Saved entries:
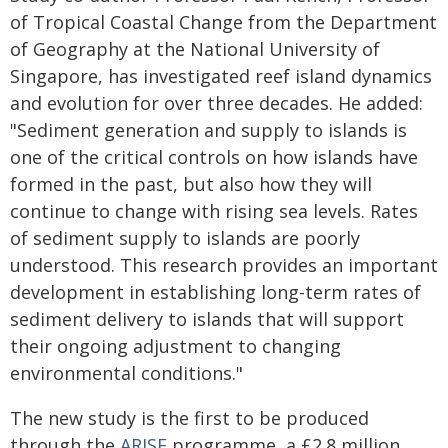
of Tropical Coastal Change from the Department
of Geography at the National University of
Singapore, has investigated reef island dynamics
and evolution for over three decades. He added:
"Sediment generation and supply to islands is
one of the critical controls on how islands have
formed in the past, but also how they will
continue to change with rising sea levels. Rates
of sediment supply to islands are poorly
understood. This research provides an important
development in establishing long-term rates of
sediment delivery to islands that will support
their ongoing adjustment to changing
environmental conditions."
The new study is the first to be produced
through the
ARISE
programme, a £2.8 million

Task directions:
Take each line above that contains "supply" and copy it out.

Solution to this exercise:
"Sediment generation and supply to islands is
of sediment supply to islands are poorly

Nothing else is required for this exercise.